What is the best way to quit smoking?

What is the best way to quit smoking?

What do you think?

12 Points
Upvote Downvote

17 Comments

Leave a Reply
  1. if you have a pack on you then don’t just throw it away. keep it as your last and when you smoke all of them then don’t buy more or throw away the pack. keep it there. naturally you’ll reach for it and try to take one out, but then you’ll see that it’s empty and put it back down. keep doing this and eventually you won’t get the urge to pick it up

  2. Cold turkey. Cutting down or only smoking occasionally is just a cheat, eventually the few at the weekend start encroaching into the week, then you add on a few more here and there if you have a bad day, and you’re soon back where you started.

    Patches and gums help some folk, though I didn’t find them to be of any effect. Think it was more the smoke and the habit I liked than actual nicotine. I did quit, and it was basically just willpower, just really wanted to get off them at the time.

    Add up all the money you spend on cigs in a week, then a month, then a year. Think how much money you are literally burning. Think of what you could buy for that money. Dunno about where you are, but in my country someone who buys an average of 3 packs a week is shelling out over €2,000 on them per year now. And that’s only moderate smoking. If you smoke a pack a day, it’s over €5,000 a year.
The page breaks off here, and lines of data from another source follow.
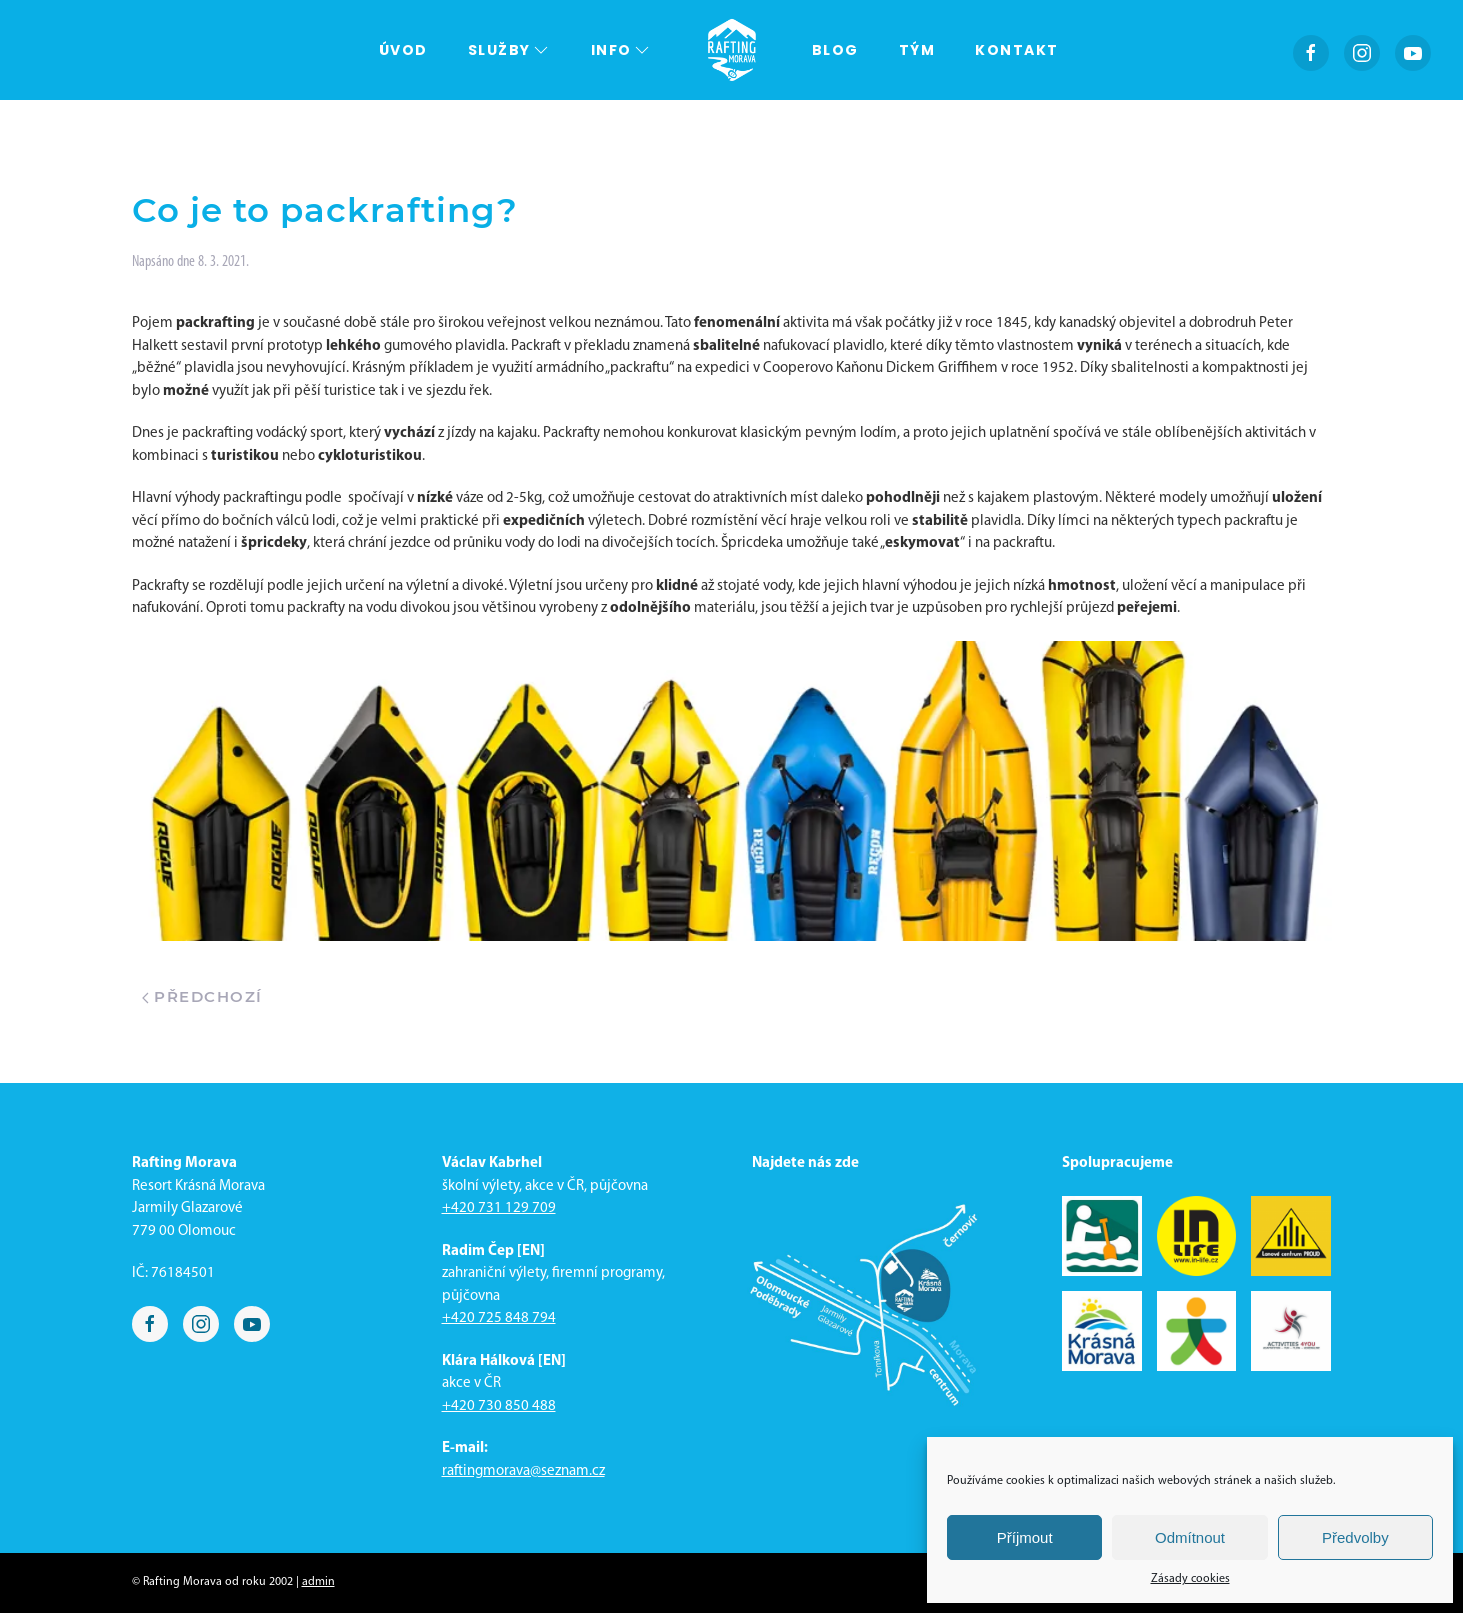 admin (318, 1582)
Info (621, 50)
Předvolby (1355, 1537)
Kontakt (1017, 50)
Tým (917, 50)
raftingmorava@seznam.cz (523, 1471)
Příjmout (1025, 1537)
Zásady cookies (1190, 1579)
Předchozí (202, 996)
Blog (835, 50)
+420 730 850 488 (499, 1406)
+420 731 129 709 (499, 1208)
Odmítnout (1190, 1537)
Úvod (403, 50)
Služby (509, 50)
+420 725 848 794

  3. Honestly there isn’t a single method that’ll work for everyone. Technically speaking, just not smoking works the best, but most folks can’t make it. For me, having a motivator has helped. Quitting for my family, work, etc… Has always made it a lot easier. if you don’t have a reason to quit, it’s easy to justify going back.

  4. I don’t know about it being “best,” but my cousins quit after watching their mother (my aunt) die a long, slow, painful death from lung cancer.

  5. I tried a thousand times but what finally worked for me was Chantix. It’s not for everyone, but I smoked for 30 years and I’m 14 months smoke free now.

  6. Nicotine gum really helped me. Its been just shy of a year now. I also quit when I was going away for a week. I got away from my daily routine for a bit and when I got back home it made it easier to not start back up again. Getting out of the *habit* of smoking plays a huge part in it too.

  7. I quit analogs by moving to vaping nicotine. Yes, it’s still an addiction, yes it’s still bad for you, but I’m down to 6 mg nicotine and eventually I’ll be at 0 nicotine!

    Whatever you choose to do, good luck!

  8. I quit by using alot of high quality cbd. It helped to get me through the negative side effects of quitting cigarettes. My husband and I quit at the same same, I used cbd and he didnt and I quit much sooner and I dont crave them at all and he still brings up how he misses smoking at certain times.

  9. A combination of vaping and low dose naltrexone was the magic bullet. I had switched to mostly vaping but still smoking a few cigs most days. Started low dose naltrexone after mentioning to my psychiatrist that I was hoping to quit smoking among other things. He told me “LDN is great for cravings — see if you have any luck”. After a month or two I had my dose correct and noticed that I hadn’t smoked a cigarette in 3 weeks. Hadn’t even planned on it— it just happened.

    Funny thing is I now know then my LDN dose needs to be raised because I’ll smell cigarettes and find it appealing . Up the dose again, no reaction to the smell of ciggies.